## Records shown

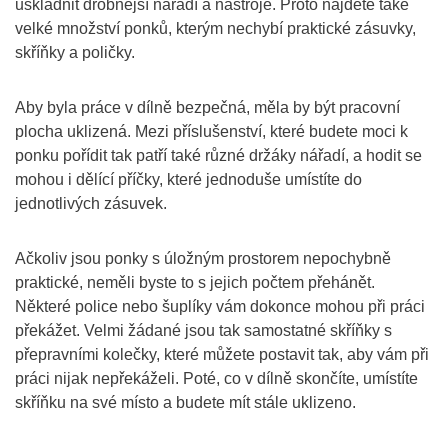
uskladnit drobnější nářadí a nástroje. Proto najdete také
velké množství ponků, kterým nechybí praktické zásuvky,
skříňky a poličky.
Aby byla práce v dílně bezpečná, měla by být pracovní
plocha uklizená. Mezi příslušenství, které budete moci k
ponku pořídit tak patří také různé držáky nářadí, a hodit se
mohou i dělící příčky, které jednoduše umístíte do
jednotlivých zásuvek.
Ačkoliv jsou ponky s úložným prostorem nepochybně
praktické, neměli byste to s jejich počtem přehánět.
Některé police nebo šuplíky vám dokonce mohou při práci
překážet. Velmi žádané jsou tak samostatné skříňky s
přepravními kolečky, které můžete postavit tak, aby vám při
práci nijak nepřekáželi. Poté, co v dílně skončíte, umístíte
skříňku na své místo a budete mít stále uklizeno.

...

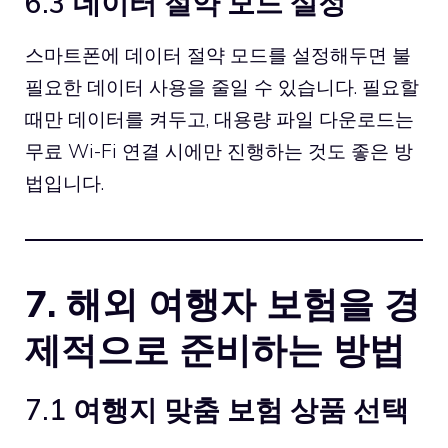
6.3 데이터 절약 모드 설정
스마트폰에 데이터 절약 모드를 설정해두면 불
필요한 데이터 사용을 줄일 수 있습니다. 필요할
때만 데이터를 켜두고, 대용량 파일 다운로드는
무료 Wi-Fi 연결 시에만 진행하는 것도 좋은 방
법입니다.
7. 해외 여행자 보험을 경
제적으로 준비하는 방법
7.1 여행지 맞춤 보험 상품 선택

* * *

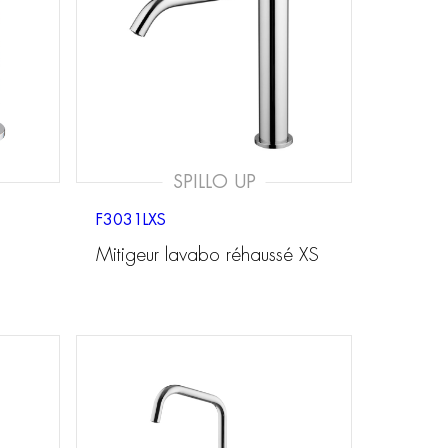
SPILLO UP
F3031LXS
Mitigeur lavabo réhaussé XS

## Assignment
Of the lines above, output exactly those from the line bearing "스마트폰에 데이터 절약 모드를 설정해두면 불" through the line bearing "7.1 여행지 맞춤 보험 상품 선택", inclusive.

## Exercise output
스마트폰에 데이터 절약 모드를 설정해두면 불
필요한 데이터 사용을 줄일 수 있습니다. 필요할
때만 데이터를 켜두고, 대용량 파일 다운로드는
무료 Wi-Fi 연결 시에만 진행하는 것도 좋은 방
법입니다.
7. 해외 여행자 보험을 경
제적으로 준비하는 방법
7.1 여행지 맞춤 보험 상품 선택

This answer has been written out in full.